Nicholas Lardy, a senior fellow at the Brookings Institution in Washington who specializes in China, said the ban could aggravate the situation by forcing cutbacks in construction jobs.

"It could mean less employment and more deflation," he said. "With fewer people working, demand will go down."

In many industries, state regulators have imposed minimum prices to try to prevent producers from undercutting each other with price slashing. Meantime, financial authorities have authorized several interest rate reductions to spur consumption by lowering the cost of borrowing. But the success of that effort has been limited.

Weak demand for consumer goods has grown out of a serious deterioration in consumer confidence. Many ordinary consumers fear that the economy will continue to weaken, and that it may lead to job losses and a reduction of welfare benefits, including pensions. So instead of spending their money they are saving it.

Some Chinese economists have gently begun recommending that Beijing consider a devaluation of China's currency, the yuan. That would theoretically help stem deflation by raising the cost of imports and would stimulate the economy by raising foreign demand for China's exports, which have been falling.
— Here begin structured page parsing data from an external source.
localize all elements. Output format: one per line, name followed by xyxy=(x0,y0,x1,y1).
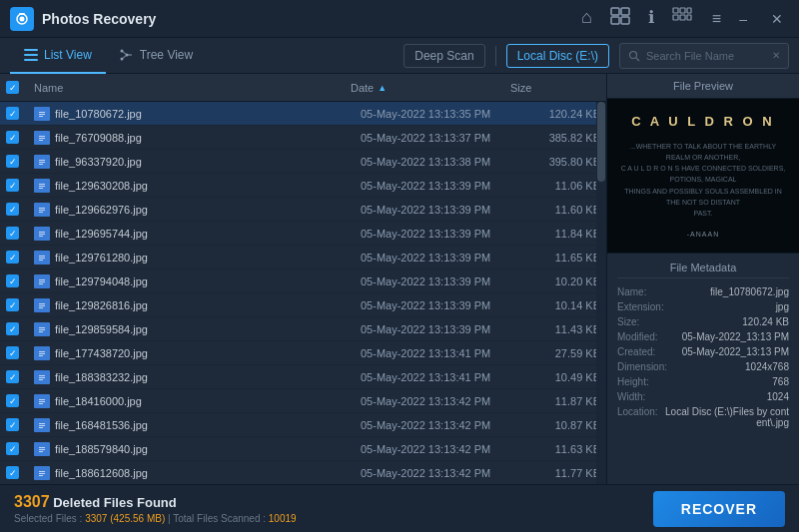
row-checkbox[interactable] xyxy=(6,442,34,455)
search-input[interactable] xyxy=(646,50,766,62)
row-checkbox[interactable] xyxy=(6,418,34,431)
header-checkbox[interactable] xyxy=(6,81,34,95)
row-checkbox[interactable] xyxy=(6,107,34,120)
col-size-header: Size xyxy=(510,82,590,94)
tree-view-tab[interactable]: Tree View xyxy=(106,38,207,74)
svg-rect-54 xyxy=(39,281,45,282)
file-name: file_177438720.jpg xyxy=(55,347,361,359)
row-checkbox[interactable] xyxy=(6,251,34,264)
table-row[interactable]: file_96337920.jpg 05-May-2022 13:13:38 P… xyxy=(0,150,606,174)
file-list-panel: Name Date ▲ Size file_10780672.jpg 05-Ma… xyxy=(0,74,607,484)
row-checkbox[interactable] xyxy=(6,466,34,479)
file-name: file_188579840.jpg xyxy=(55,443,361,455)
sort-icon[interactable]: ▲ xyxy=(378,83,387,93)
svg-rect-8 xyxy=(680,8,685,13)
table-row[interactable]: file_188579840.jpg 05-May-2022 13:13:42 … xyxy=(0,437,606,461)
meta-modified-key: Modified: xyxy=(617,331,658,342)
menu-icon[interactable]: ≡ xyxy=(712,10,721,28)
status-left: 3307 Deleted Files Found Selected Files … xyxy=(14,493,297,524)
svg-rect-27 xyxy=(39,116,43,117)
table-row[interactable]: file_129761280.jpg 05-May-2022 13:13:39 … xyxy=(0,246,606,269)
svg-rect-31 xyxy=(39,140,43,141)
row-checkbox[interactable] xyxy=(6,227,34,240)
tree-view-label: Tree View xyxy=(140,48,193,62)
table-row[interactable]: file_188612608.jpg 05-May-2022 13:13:42 … xyxy=(0,461,606,484)
table-row[interactable]: file_10780672.jpg 05-May-2022 13:13:35 P… xyxy=(0,102,606,126)
file-list-header: Name Date ▲ Size xyxy=(0,74,606,102)
svg-rect-61 xyxy=(39,327,45,328)
home-icon[interactable]: ⌂ xyxy=(581,7,592,30)
list-view-tab[interactable]: List View xyxy=(10,38,106,74)
table-row[interactable]: file_76709088.jpg 05-May-2022 13:13:37 P… xyxy=(0,126,606,150)
deleted-files-summary: 3307 Deleted Files Found xyxy=(14,493,297,511)
svg-rect-2 xyxy=(19,13,25,15)
file-size: 11.87 KB xyxy=(520,395,600,407)
window-controls: ≡ – ✕ xyxy=(712,9,789,29)
file-name: file_129826816.jpg xyxy=(55,299,361,311)
file-name: file_18416000.jpg xyxy=(55,395,361,407)
file-icon xyxy=(34,107,50,121)
file-size: 11.63 KB xyxy=(520,443,600,455)
meta-dimension-val: 1024x768 xyxy=(745,361,789,372)
file-icon xyxy=(34,251,50,265)
meta-size-val: 120.24 KB xyxy=(742,316,789,327)
local-disc-button[interactable]: Local Disc (E:\) xyxy=(506,44,609,68)
svg-rect-59 xyxy=(39,307,43,308)
table-row[interactable]: file_168481536.jpg 05-May-2022 13:13:42 … xyxy=(0,413,606,437)
svg-rect-49 xyxy=(39,256,45,257)
cauldron-signature: -ANAAN xyxy=(687,231,719,238)
scan-icon[interactable] xyxy=(610,7,630,30)
row-checkbox[interactable] xyxy=(6,370,34,383)
meta-location-key: Location: xyxy=(617,406,658,428)
toolbar-right: Deep Scan Local Disc (E:\) ✕ xyxy=(403,43,789,69)
meta-created-val: 05-May-2022_13:13 PM xyxy=(682,346,789,357)
row-checkbox[interactable] xyxy=(6,346,34,359)
row-checkbox[interactable] xyxy=(6,274,34,287)
file-icon xyxy=(34,298,50,312)
info-icon[interactable]: ℹ xyxy=(648,7,654,30)
search-box[interactable]: ✕ xyxy=(619,43,789,69)
preview-label: File Preview xyxy=(607,74,799,99)
row-checkbox[interactable] xyxy=(6,131,34,144)
table-row[interactable]: file_188383232.jpg 05-May-2022 13:13:41 … xyxy=(0,365,606,389)
grid-icon[interactable] xyxy=(672,7,692,30)
row-checkbox[interactable] xyxy=(6,203,34,216)
file-name: file_188383232.jpg xyxy=(55,371,361,383)
table-row[interactable]: file_18416000.jpg 05-May-2022 13:13:42 P… xyxy=(0,389,606,413)
meta-modified-val: 05-May-2022_13:13 PM xyxy=(682,331,789,342)
table-row[interactable]: file_177438720.jpg 05-May-2022 13:13:41 … xyxy=(0,341,606,365)
file-size: 11.60 KB xyxy=(520,204,600,216)
table-row[interactable]: file_129794048.jpg 05-May-2022 13:13:39 … xyxy=(0,269,606,293)
table-row[interactable]: file_129695744.jpg 05-May-2022 13:13:39 … xyxy=(0,222,606,246)
nav-icons: ⌂ ℹ xyxy=(581,7,692,30)
recover-button[interactable]: RECOVER xyxy=(653,491,785,527)
svg-rect-34 xyxy=(39,162,45,163)
svg-rect-30 xyxy=(39,138,45,139)
clear-search-icon[interactable]: ✕ xyxy=(772,50,780,61)
file-icon xyxy=(34,155,50,169)
close-button[interactable]: ✕ xyxy=(765,9,789,29)
row-checkbox[interactable] xyxy=(6,394,34,407)
scrollbar-track[interactable] xyxy=(596,102,606,484)
meta-name-row: Name: file_10780672.jpg xyxy=(617,286,789,297)
table-row[interactable]: file_129859584.jpg 05-May-2022 13:13:39 … xyxy=(0,317,606,341)
row-checkbox[interactable] xyxy=(6,155,34,168)
minimize-button[interactable]: – xyxy=(733,9,753,29)
svg-rect-41 xyxy=(39,208,45,209)
file-name: file_10780672.jpg xyxy=(55,108,361,120)
deep-scan-button[interactable]: Deep Scan xyxy=(403,44,484,68)
table-row[interactable]: file_129826816.jpg 05-May-2022 13:13:39 … xyxy=(0,293,606,317)
file-icon xyxy=(34,394,50,408)
meta-dimension-row: Dimension: 1024x768 xyxy=(617,361,789,372)
svg-rect-58 xyxy=(39,305,45,306)
table-row[interactable]: file_129630208.jpg 05-May-2022 13:13:39 … xyxy=(0,174,606,198)
meta-size-row: Size: 120.24 KB xyxy=(617,316,789,327)
meta-modified-row: Modified: 05-May-2022_13:13 PM xyxy=(617,331,789,342)
scrollbar-thumb[interactable] xyxy=(597,102,605,182)
row-checkbox[interactable] xyxy=(6,298,34,311)
row-checkbox[interactable] xyxy=(6,179,34,192)
row-checkbox[interactable] xyxy=(6,322,34,335)
file-size: 11.06 KB xyxy=(520,180,600,192)
table-row[interactable]: file_129662976.jpg 05-May-2022 13:13:39 … xyxy=(0,198,606,222)
file-list-body[interactable]: file_10780672.jpg 05-May-2022 13:13:35 P… xyxy=(0,102,606,484)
But a devaluation could have destabilizing effects in China and elsewhere in Asia by unnerving foreign investors and raising the cost to China of repaying foreign loans. It appears that the authorities remain unwilling to devalue the yuan for the time being, at least until they see if falling exports and prices can be controlled.

"The yuan is unlikely to be devalued this year and early next year," Joe Lo, senior economist at Citibank in Hong Kong, told Reuters. "A devaluation can be an option if exports continue performing poorly and the economy is not improving after exhausting other measures."

China's trade surplus in the first half of 1999 reached $8 billion, down from $22.5 billion a year earlier. Exports in the first half fell 4.6 percent while imports surged 16.6 percent. At the same time, foreign direct investment declined 9.2 percent to $18.6 billion.

Government economists have said that if Beijing does decide to devalue its currency, it is likely to orchestrate a gradual process in several steps, unlike the last time it devalued in 1994, by 33 percent, in one step.

For China's leaders, long afraid of inflation and the potential social disruption it could cause, deflation is a new phenomenon that few took seriously until recently. But it has continued for much longer than anyone expected, and now threatens to seriously undercut government projections that economic growth will reach 7 percent this year, compared with 7.8 per cent in 1998.

"China doesn't need a cheaper currency," wrote Gilbert Choy, head of China research at Dresdner Kleinwort Benson Securities (Asia), in a recent report. "Chinese exports continue to gain market share in their major overseas markets. More important, the growth of exports is roughly in sync with the recovery of China's neighbors."

Choy argues that because a substantial percentage of China's exports involve processing of imported materials, even a substantial devaluation is unlikely to strengthen exports by much.

"The real solution is to have the central bank, the People's Bank of China, print money," Choy wrote. "The best way to give the economy a boost is to inject a massive dosage of wealth effect, changing the psychology of consumers to expect a rise in permanent income."

Other economists recommend that Beijing continue to expand its issuing of treasury bonds to finance the setting up of a social safety net, including a nationwide social security system and a national medical insurance plan.